(Problem requirements):
Set the data down exactly as it stands, and keep its pictures out.

(Exercise input):
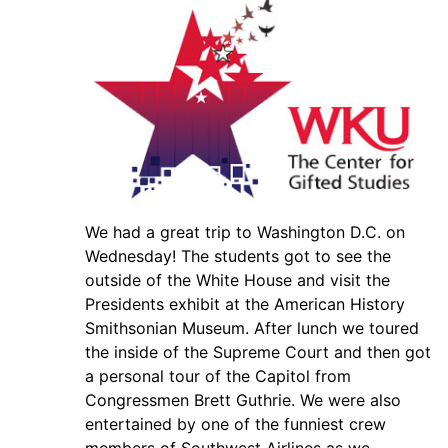
We had a great trip to Washington D.C. on
Wednesday! The students got to see the
outside of the White House and visit the
Presidents exhibit at the American History
Smithsonian Museum. After lunch we toured
the inside of the Supreme Court and then got
a personal tour of the Capitol from
Congressmen Brett Guthrie. We were also
entertained by one of the funniest crew
members of Southwest Airlines as we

(Solution):
We had a great trip to Washington D.C. on
Wednesday! The students got to see the
outside of the White House and visit the
Presidents exhibit at the American History
Smithsonian Museum. After lunch we toured
the inside of the Supreme Court and then got
a personal tour of the Capitol from
Congressmen Brett Guthrie. We were also
entertained by one of the funniest crew
members of Southwest Airlines as we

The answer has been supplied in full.